13. The structure detection system for a low-light confined space based on mobile-fixed collaborative guidance according to claim 8, after the UAV detection system detecting the diseases in the low-light confined space according to the precise detection path and the supplementary detection path through the U-Net deep learning algorithm to obtain the disease map result of the structure of the low-light confined space in the S3, further comprising:
the mobile-fixed collaborative system adopting an information decentralization method to send a notification message to a specified fixed sensor node, and the specified fixed sensor node receiving the notification message and shortening a perception period of the mobile-fixed collaborative system by adjusting a perception period of the fixed sensor, to obtain a new perception period of the mobile-fixed collaborative system.

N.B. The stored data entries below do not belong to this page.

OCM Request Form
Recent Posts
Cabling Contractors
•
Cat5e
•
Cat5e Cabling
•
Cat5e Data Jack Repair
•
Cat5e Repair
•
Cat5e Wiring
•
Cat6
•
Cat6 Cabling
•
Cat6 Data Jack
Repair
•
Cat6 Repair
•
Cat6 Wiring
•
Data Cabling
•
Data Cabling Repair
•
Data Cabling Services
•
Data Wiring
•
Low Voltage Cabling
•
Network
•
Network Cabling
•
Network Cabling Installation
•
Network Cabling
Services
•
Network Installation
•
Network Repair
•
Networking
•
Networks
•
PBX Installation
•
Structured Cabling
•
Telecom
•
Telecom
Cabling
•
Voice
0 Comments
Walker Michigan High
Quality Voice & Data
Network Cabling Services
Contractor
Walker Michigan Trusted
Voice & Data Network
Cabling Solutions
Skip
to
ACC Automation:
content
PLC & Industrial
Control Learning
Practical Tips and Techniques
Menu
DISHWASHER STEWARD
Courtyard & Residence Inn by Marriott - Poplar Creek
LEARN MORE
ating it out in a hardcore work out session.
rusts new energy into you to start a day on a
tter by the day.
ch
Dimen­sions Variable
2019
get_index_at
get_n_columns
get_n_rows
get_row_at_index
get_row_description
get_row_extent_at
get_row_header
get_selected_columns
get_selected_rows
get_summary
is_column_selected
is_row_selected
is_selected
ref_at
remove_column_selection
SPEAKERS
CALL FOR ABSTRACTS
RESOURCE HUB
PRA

14. The structure detection system for a low-light confined space based on mobile-fixed collaborative guidance according to claim 13, wherein the mobile-fixed collaborative system adopting the information decentralization method to send the notification message to the specified fixed sensor node and the specified fixed sensor node receiving the notification message and shortening the perception period of the mobile-fixed collaborative system by adjusting the perception period of the fixed sensor to obtain the new perception period of the mobile-fixed collaborative system comprises:
the mobile-fixed collaborative system determining an impact range of each of detected diseases according to the disease map result of the structure of the low-light confined space detected by the UAV detection system;
determining a notified fixed sensor set according to the impact range of the each detected disease;
constructing a communication function according to the notified fixed sensor set, and constructing a perception period adjustment function according to the communication function;
performing perception period adjustment on each of the fixed sensors according to the perception period adjustment function, and outputting the adjusted perception period of the each fixed sensor; and
shortening the perception period of the mobile-fixed collaborative system according to the adjusted perception period of the each fixed sensor, to obtain the new perception period of the mobile-fixed collaborative system.

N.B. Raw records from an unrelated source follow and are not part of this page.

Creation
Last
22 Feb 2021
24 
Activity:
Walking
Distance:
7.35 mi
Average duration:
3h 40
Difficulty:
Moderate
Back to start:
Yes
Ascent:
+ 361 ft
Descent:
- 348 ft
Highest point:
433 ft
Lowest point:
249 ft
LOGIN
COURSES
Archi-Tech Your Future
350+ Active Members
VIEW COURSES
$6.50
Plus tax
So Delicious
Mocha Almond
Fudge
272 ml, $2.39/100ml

15. The structure detection system for a low-light confined space based on mobile-fixed collaborative guidance according to claim 8, wherein the mobile-fixed collaborative system updates a fixed sensor node network deployment plan according to the results of diseases not covered by the fixed sensors to obtain a new fixed sensor node network deployment plan, the updating comprising:
constructing a fixed sensor deployment utility function according to the results of diseases not covered by the fixed sensors;
defining a fixed sensor coverage function, and constructing an optimization problem based on the fixed sensor coverage function; and
solving the optimization problem by using a Monte Carlo tree search algorithm to obtain the new fixed sensor node network deployment scheme.

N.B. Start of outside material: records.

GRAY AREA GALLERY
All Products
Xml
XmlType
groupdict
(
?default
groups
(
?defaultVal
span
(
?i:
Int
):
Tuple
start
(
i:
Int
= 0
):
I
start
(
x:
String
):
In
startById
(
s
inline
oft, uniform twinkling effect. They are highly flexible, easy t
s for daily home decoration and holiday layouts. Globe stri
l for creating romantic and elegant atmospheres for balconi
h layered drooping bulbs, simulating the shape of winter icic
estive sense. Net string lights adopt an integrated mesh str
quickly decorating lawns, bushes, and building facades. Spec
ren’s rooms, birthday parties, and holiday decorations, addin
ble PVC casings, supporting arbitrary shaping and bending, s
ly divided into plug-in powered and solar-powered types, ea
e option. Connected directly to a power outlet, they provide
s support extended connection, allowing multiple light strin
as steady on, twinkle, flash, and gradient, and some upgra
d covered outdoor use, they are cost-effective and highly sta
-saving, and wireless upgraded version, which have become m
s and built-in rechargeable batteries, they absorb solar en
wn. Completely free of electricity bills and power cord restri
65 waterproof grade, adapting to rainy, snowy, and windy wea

16. The structure detection system for a low-light confined space based on mobile-fixed collaborative guidance according to claim 15, after the obtaining the new fixed sensor node network deployment plan, further comprising:
constructing a deployment decision function, and evaluating the new fixed sensor node network deployment plan according to the deployment decision function to obtain an evaluation result; and
determining, according to the evaluation result, whether to execute the new fixed sensor node network deployment plan based on the evaluation result, wherein if the evaluation result is 1, the new fixed sensor node network deployment plan is executed to update a fixed sensor network topology, and if the evaluation result is 0, an original fixed sensor node network deployment plan is kept.